The workaround is not ideal, though. It illustrates some
axiom 'hacking'. It relies on the operational semantics
of how quantifiers are instantiated during search.
(set-option :model true) ; We are going to display models.
(set-option :auto-config false)
(set-option :mbqi false) ; Model-based quantifier instantiation is too powerful here
(declare-sort SetA) ; Declare a custom fresh sort SetA
(declare-datatypes () ((A f1 (cons (value Int) (a SetA)))))
(define-sort Set (T) (Array T Bool))
Then define bijections between (Set A), SetA.
(declare-fun injSA ((Set A)) SetA)
(declare-fun projSA (SetA) (Set A))
(assert (forall ((x SetA)) (= (injSA (projSA x)) x)))
(assert (forall ((x (Set A))) (= (projSA (injSA x)) x)))
This is almost what the data-type declaration states.
To enforce well-foundedness you can associate an ordinal with members of A
and enforce that members of SetA are smaller in the well-founded ordering:
(declare-const v Int)
(declare-const s1 SetA)
(declare-const a1 A)
(declare-const sa1 (Set A))
(declare-const s2 SetA)
(declare-const a2 A)
(declare-const sa2 (Set A))
With the axioms so far, a1 can be a member of itself.
(push)
(assert (select sa1 a1))
(assert (= s1 (injSA sa1)))
(assert (= a1 (cons v s1)))
(check-sat)
(get-model)
(pop)
We now associate an ordinal number with the members of A.
(declare-fun ord (A) Int)
(assert (forall ((x SetA) (v Int) (a A))
(=> (select (projSA x) a)
(> (ord (cons v x)) (ord a)))))
(assert (forall ((x A)) (> (ord x) 0)))
By default quantifier instantiation in Z3 is pattern-based.
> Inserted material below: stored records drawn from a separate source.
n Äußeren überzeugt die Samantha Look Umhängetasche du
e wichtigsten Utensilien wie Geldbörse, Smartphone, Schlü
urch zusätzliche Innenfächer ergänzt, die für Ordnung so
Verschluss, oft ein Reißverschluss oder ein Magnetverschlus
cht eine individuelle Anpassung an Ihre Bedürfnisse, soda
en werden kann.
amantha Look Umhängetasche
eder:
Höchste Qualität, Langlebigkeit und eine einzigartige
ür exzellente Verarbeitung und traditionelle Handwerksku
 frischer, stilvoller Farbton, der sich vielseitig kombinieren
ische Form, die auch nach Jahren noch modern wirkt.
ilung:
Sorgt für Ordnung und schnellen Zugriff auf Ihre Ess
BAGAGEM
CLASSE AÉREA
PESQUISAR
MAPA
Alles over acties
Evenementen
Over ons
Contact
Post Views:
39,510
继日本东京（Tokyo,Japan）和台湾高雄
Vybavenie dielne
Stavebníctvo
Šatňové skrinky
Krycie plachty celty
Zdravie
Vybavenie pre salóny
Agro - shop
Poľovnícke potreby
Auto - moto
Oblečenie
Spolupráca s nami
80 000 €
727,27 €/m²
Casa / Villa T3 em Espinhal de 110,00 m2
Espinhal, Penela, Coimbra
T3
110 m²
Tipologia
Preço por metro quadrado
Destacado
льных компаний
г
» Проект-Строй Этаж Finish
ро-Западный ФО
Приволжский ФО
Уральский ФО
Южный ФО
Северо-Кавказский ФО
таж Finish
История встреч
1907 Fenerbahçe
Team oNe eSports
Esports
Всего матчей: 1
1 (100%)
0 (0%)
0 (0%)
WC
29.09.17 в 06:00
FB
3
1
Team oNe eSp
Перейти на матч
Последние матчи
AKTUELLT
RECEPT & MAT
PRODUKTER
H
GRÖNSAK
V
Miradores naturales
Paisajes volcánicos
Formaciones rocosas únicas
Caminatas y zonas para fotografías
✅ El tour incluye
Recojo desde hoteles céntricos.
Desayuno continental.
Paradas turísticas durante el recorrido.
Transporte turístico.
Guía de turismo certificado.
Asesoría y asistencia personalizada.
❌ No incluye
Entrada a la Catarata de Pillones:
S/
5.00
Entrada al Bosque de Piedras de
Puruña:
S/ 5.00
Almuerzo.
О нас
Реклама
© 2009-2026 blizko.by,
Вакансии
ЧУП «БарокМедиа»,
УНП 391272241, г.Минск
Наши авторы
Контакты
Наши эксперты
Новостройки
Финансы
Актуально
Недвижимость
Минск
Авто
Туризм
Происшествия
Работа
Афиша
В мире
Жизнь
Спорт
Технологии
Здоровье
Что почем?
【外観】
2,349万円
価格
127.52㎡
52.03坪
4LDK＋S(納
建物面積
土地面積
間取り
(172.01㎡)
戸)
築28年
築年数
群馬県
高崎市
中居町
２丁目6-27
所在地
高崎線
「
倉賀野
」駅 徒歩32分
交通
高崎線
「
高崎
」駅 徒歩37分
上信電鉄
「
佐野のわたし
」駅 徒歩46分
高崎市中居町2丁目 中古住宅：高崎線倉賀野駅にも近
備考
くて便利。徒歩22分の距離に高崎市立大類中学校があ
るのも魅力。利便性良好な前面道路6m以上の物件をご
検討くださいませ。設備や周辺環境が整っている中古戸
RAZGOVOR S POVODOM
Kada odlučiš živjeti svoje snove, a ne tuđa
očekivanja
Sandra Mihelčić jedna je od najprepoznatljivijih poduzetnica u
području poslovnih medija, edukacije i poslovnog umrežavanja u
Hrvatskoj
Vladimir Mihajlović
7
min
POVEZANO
The first quantified assert above will not be instantiated on all
relevant instances. One can instead assert:
(assert (forall ((x1 SetA) (x2 (Set A)) (v Int) (a A))
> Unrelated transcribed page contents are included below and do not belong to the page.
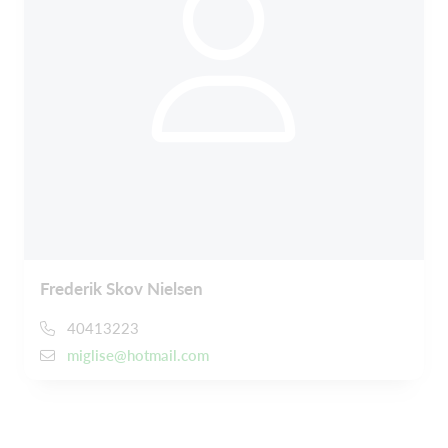
Frederik Skov Nielsen
40413223
miglise@hotmail.com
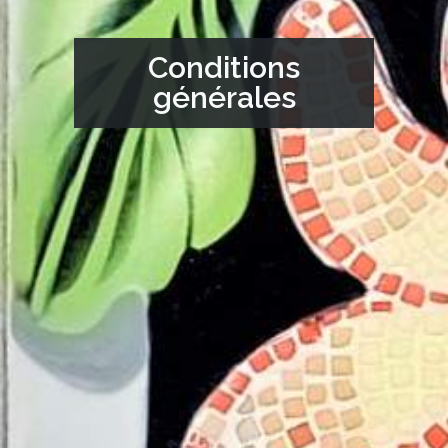
Conditions
générales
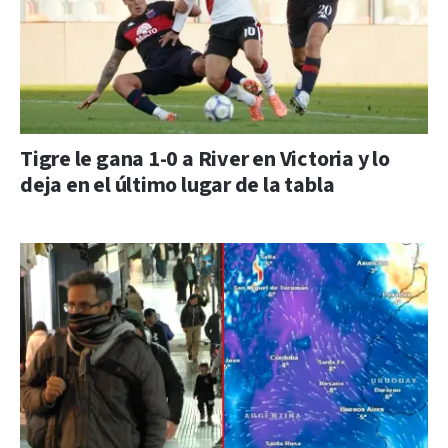
Tigre le gana 1-0 a River en Victoria y lo
deja en el último lugar de la tabla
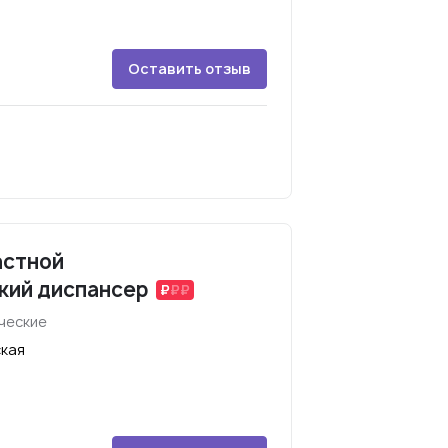
Оставить отзыв
астной
кий диспансер
ческие
ская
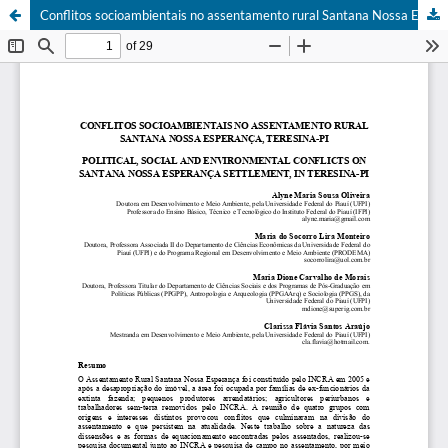
Conflitos socioambientais no assentamento rural Santana Nossa Esperança, Teresina-PI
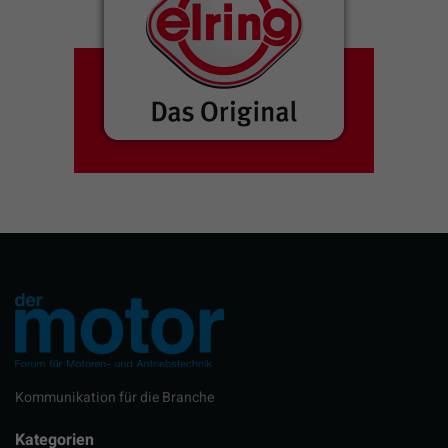
Kommunikation für die Branche
Kategorien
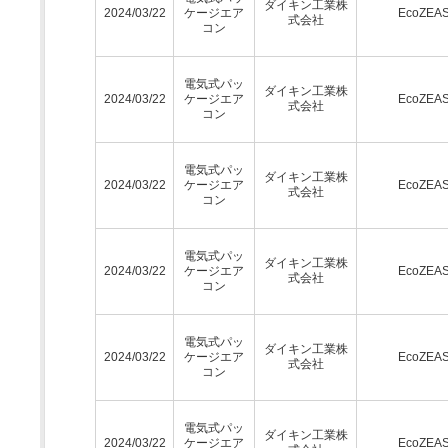
ダイキン工業株
2024/03/22
ケージエア
EcoZEA
式会社
コン
電気式パッ
ダイキン工業株
2024/03/22
ケージエア
EcoZEA
式会社
コン
電気式パッ
ダイキン工業株
2024/03/22
ケージエア
EcoZEA
式会社
コン
電気式パッ
ダイキン工業株
2024/03/22
ケージエア
EcoZEA
式会社
コン
電気式パッ
ダイキン工業株
2024/03/22
ケージエア
EcoZEA
式会社
コン
電気式パッ
ダイキン工業株
2024/03/22
ケージエア
EcoZEA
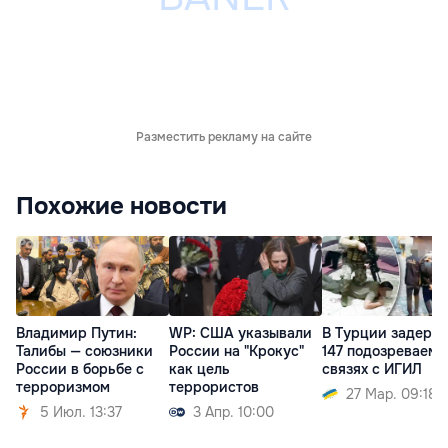
Разместить рекламу на сайте
Похожие новости
Владимир Путин:
WP: США указывали
В Турции задерж
Талибы — союзники
России на "Крокус"
147 подозреваемы
России в борьбе с
как цель
связях с ИГИЛ
терроризмом
террористов
27 Мар. 09:18
5 Июл. 13:37
3 Апр. 10:00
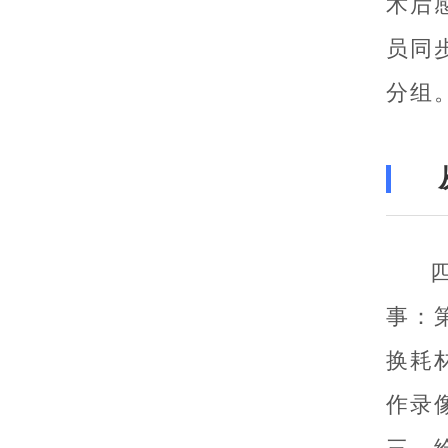
术后
员同
分组
事：
换耗
作录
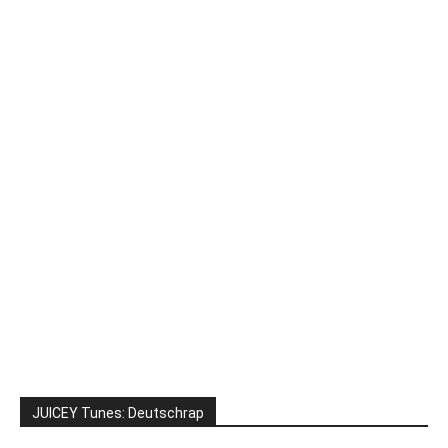
JUICEY Tunes: Deutschrap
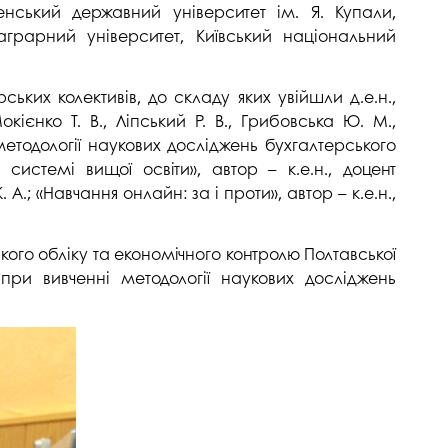
напряму Жан Моне: SuTCom
Аспірантура і докторантура
нський державний університет ім. Я. Купали,
рочесність
грарний університет, Київський національний
UniClaD: Erasmus+KA2 /
Наукові підрозділи
xpertise Center «MILK LOCAL
(лабораторії, центри)
/ Інформальна
PRODUCT»
ьких колективів, до складу яких увійшли д.е.н.,
Офіс міжнародного
наукового амбасадора
окієнко Т. В., Ліпський Р. В., Грибовська Ю. М.,
методології наукових досліджень бухгалтерського
Добровільні громадські
ільність
 системі вищої освіти», автор – к.е.н., доцент
об’єднання з питань науки
 А.; «Навчання онлайн: за і проти», автор – к.е.н.,
Спеціалізована вчена рада
ада з якості вищої
Наукові праці
ого обліку та економічного контролю Полтавської
при вивченні методології наукових досліджень
Наукометричні бази
нгу та забезпечення
Фахові журнали
ресильності ПДАУ
Міжнародні проєкти
Науково-технічні заходи
Інформація щодо виконання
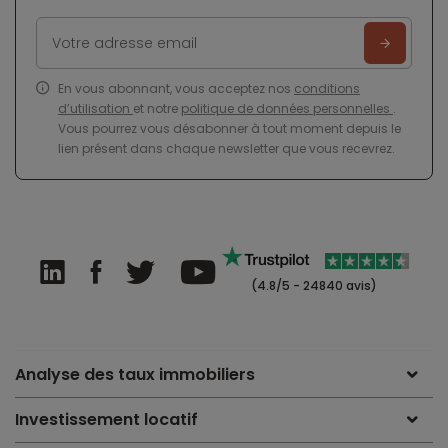
En vous abonnant, vous acceptez nos
conditions
d’utilisation
et notre
politique de données personnelles
.
Vous pourrez vous désabonner à tout moment depuis le
lien présent dans chaque newsletter que vous recevrez.
(4.8/5 - 24840 avis)
Analyse des taux immobiliers
Investissement locatif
(! (=> (and (= (projSA x1) x2) (select x2 a))
(> (ord (cons v x1)) (ord a)))
:pattern ((select x2 a) (cons v x1)))))
Axioms like these, that use two patterns (called a multi-pattern)
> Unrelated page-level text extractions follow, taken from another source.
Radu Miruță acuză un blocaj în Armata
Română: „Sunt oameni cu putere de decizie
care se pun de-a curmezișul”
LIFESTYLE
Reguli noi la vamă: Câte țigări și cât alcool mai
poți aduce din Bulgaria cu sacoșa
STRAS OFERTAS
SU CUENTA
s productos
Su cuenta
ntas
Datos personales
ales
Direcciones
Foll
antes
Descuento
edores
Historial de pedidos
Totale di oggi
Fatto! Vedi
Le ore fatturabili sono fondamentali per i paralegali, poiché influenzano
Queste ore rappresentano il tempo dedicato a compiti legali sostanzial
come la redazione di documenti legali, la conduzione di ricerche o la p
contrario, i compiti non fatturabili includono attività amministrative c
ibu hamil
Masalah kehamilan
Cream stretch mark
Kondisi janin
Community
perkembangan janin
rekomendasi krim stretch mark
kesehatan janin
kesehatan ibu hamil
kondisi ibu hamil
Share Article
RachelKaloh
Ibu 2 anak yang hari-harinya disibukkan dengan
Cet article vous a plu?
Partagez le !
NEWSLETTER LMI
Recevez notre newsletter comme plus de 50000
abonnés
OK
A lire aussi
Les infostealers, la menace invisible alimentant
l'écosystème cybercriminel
are quite expensive. They produce instantiations for every pair
of (select x2 a) and (cons v x1)
The membership constraint from before is now unsatisfiable.
(push)
(assert (select sa1 a1))
(assert (= s1 (injSA sa1)))
(assert (= a1 (cons v s1)))
(check-sat)
(pop)
but models are not necessarily well formed yet.
the default value of the set is 'true', which
would mean that the model implies there is a membership cycle
when there isn't one.
(push)
(assert (not (= (cons v s1) a1)))
(assert (= (projSA s1) sa1))
(assert (select sa1 a1))
(check-sat)
(get-model)
(pop)
We can approximate more faithful models by using
the following approach to enforce that sets that are
used in data-types are finite.
For example, whenever there is a membership check on a set x2,
we enforce that the 'default' value of the set is 'false'.
(assert (forall ((x2 (Set A)) (a A))
(! (not (default x2))
:pattern ((select x2 a)))))
Alternatively, whenever a set occurs in a data-type constructor
it is finite
(assert (forall ((v Int) (x1 SetA))
(! (not (default (projSA x1)))
:pattern ((cons v x1)))))
(push)
(assert (not (= (cons v s1) a1)))
(assert (= (projSA s1) sa1))
(assert (select sa1 a1))
(check-sat)
(get-model)
(pop)
Throughout the inclusion of additional axioms,
Z3 produces the answer 'unknown' and furthermore
the model that is produced indicates that the domain SetA
is finite (a singleton). So while we could patch the defaults
this model still does not satisfy the axioms. It satisfies
the axioms modulo instantiation only.
This is not supported in Z3. You can use arrays in datatype declarations, but they can't contain "references" to the datatypes you are declaring. For example, it is ok to use (Set Int).